== Activity ==
Going down the listing below, print exactly each line from the one with "that fits within" up to and including the one with "may feature a romantic", and skip the rest.

Source records section start

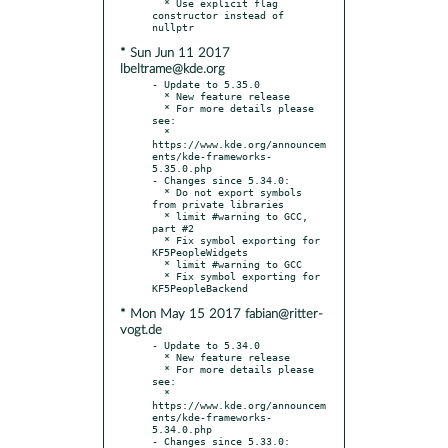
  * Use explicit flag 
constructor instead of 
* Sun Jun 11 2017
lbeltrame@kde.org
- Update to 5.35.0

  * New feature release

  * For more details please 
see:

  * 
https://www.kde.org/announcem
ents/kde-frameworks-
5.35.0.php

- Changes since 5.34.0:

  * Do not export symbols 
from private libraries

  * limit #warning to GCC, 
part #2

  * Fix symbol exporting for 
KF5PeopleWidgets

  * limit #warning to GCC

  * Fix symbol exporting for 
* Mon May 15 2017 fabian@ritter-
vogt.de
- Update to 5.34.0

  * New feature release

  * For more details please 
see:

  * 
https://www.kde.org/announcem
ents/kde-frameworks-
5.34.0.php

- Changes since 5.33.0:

Source records section end
Source records section start

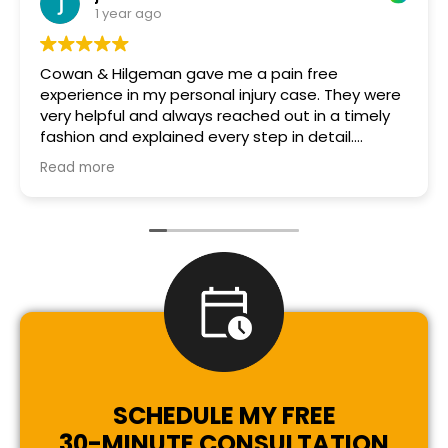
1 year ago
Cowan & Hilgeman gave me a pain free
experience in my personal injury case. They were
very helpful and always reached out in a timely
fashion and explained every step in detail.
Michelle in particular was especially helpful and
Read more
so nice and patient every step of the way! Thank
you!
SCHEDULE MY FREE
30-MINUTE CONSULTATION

Source records section end
Source records section start

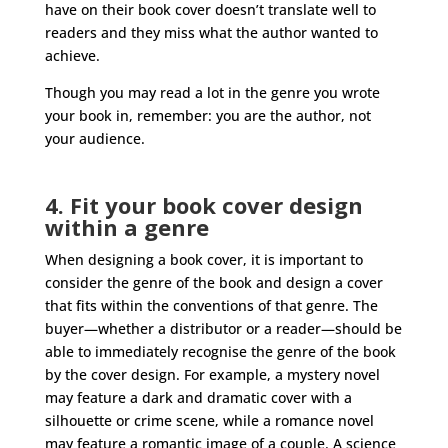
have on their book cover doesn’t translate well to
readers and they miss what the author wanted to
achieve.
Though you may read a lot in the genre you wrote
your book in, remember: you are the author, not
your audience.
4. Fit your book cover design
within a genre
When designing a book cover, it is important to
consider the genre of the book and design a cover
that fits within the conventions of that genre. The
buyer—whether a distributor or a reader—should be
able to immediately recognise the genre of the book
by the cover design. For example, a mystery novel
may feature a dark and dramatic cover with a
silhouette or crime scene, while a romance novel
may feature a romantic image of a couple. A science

Source records section end

== Written answer ==
that fits within the conventions of that genre. The
buyer—whether a distributor or a reader—should be
able to immediately recognise the genre of the book
by the cover design. For example, a mystery novel
may feature a dark and dramatic cover with a
silhouette or crime scene, while a romance novel
may feature a romantic image of a couple. A science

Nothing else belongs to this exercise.